No obstante, es preciso añadir que a los escritores los tienen constantemente bajo la lupa. Los examinan con un microscopio. Esto se debe a que los propios escritores hacen «confesiones», como es el caso de San Agustín. A menudo «dan testimonio» de su participación en una guerra, en un suceso confuso, conflictivo o muy sonado. San Lucas, no conforme con escribir un Evangelio sobre la vida de Jesús, redactó un reportaje titulado: Los hechos de los apóstoles. Hay escritores que afirman haber estado presentes en la batalla de Waterloo, el combate que marcó el fin del predominio de Napoleón sobre Europa. El romanticismo literario expandió aun más las técnicas del strip-tease. Escritores hubo, a fines del siglo XIX y en la primera mitad del XX, a los que seria justo llamarles «exhibicionistas»… en una modalidad no estrictamente sexual. Ahora bien, en cualquier barra de cualquier taberna de cualquier ciudad, usted puede topar con gentes berrinchosas y complicadas, con manías extravagantes, que no son escritores. Por no ser escritores nadie se ocupa de rastrear dentro de sus telarañas subconscientes. Y pueden ser vanidosos, chismosos y exhibicionistas, sin escribir poemas, novelas o ensayos. En realidad, la mayor parte de las manías de los escritores no son «manías de escritor», exclusivas del oficio literario, son debilidades inherentes al género humano. Claro, más visibles en los escritores y artistas, puesto que viven, en alguna medida, «abiertos al publico», en actitud teatral.

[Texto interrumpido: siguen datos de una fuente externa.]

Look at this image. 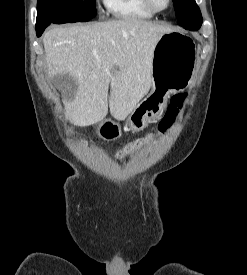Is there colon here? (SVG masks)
Segmentation results:
<instances>
[{"instance_id":"obj_1","label":"colon","mask_w":247,"mask_h":275,"mask_svg":"<svg viewBox=\"0 0 247 275\" xmlns=\"http://www.w3.org/2000/svg\"><path fill=\"white\" fill-rule=\"evenodd\" d=\"M185 99V95L179 94L172 97L171 102L168 106V109L162 118L161 122L159 123V134L166 133L175 123L176 117L179 113V110L182 108L183 102ZM153 135H149L143 138H139L133 142H130L123 146L118 152L117 157L122 158L131 151L135 150L136 148L143 146L151 141Z\"/></svg>"}]
</instances>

Los escritores hacen esfuerzos enormes para alcanzar fines siempre mal remunerados y peor comprendidos. A veces prestan servicios a la sociedad cuyos efectos se prolongan durante siglos. Generalmente mueren pobres y al pasar balance a sus vidas, queda en claro que han hecho mucho ruido y poco daño. El viejo John Steinbeck, el autor de Al este del paraíso, un genio de California, dijo estas palabras sacramentales: «La disciplina de la palabra escrita sanciona tanto la estupidez como la deshonestidad». También dijo que el pensamiento es «una especie de estupor». Explicó a un amigo muy querido la tristeza de los escritores, a la que llamó «pequeña muerte». Cuando el escritor escribe la última palabra cree que ha terminado; pero «la historia continúa dejando al escritor atrás, puesto que ninguna historia termina jamás». Por ultimo, John Steinbeck reveló que «una de las características» de la profesión de escritor «consiste en que siempre se fracasa si el escritor es bueno». Por todo ello, tal vez merezcan, juntamente, la admiración y la compasión.